Data entries:
--------------------
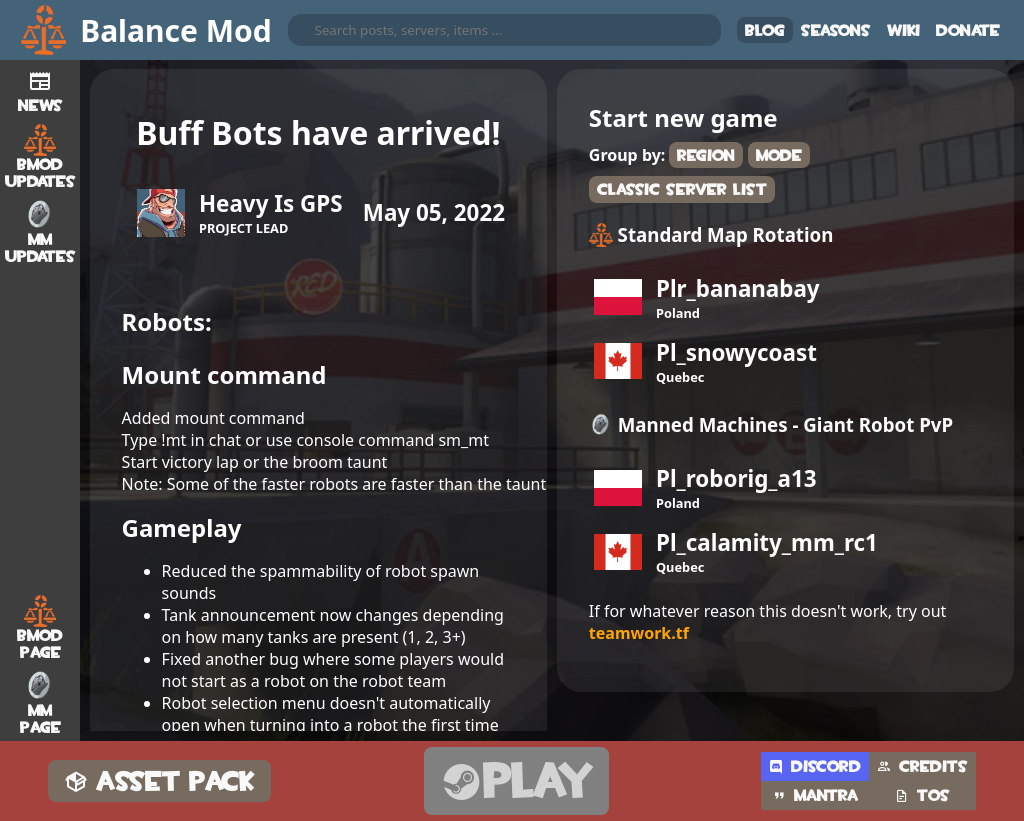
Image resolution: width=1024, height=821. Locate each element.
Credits (922, 766)
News (40, 89)
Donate (968, 30)
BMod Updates (40, 157)
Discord (815, 766)
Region (706, 155)
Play (516, 781)
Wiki (903, 30)
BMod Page (40, 628)
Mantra (815, 795)
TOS (922, 795)
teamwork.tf (639, 633)
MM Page (40, 703)
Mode (779, 155)
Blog (765, 30)
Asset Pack (159, 781)
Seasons (836, 30)
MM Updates (40, 232)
--------------------
* **TASK REQUIREMENTS**
All of the data is to be reproduced exactly, with the pictures left out.

* **EXERCISE RESULT**
Image resolution: width=1024, height=821. Locate each element.
Credits (922, 766)
News (40, 89)
Donate (968, 30)
BMod Updates (40, 157)
Discord (815, 766)
Region (706, 155)
Play (516, 781)
Wiki (903, 30)
BMod Page (40, 628)
Mantra (815, 795)
TOS (922, 795)
teamwork.tf (639, 633)
MM Page (40, 703)
Mode (779, 155)
Blog (765, 30)
Asset Pack (159, 781)
Seasons (836, 30)
MM Updates (40, 232)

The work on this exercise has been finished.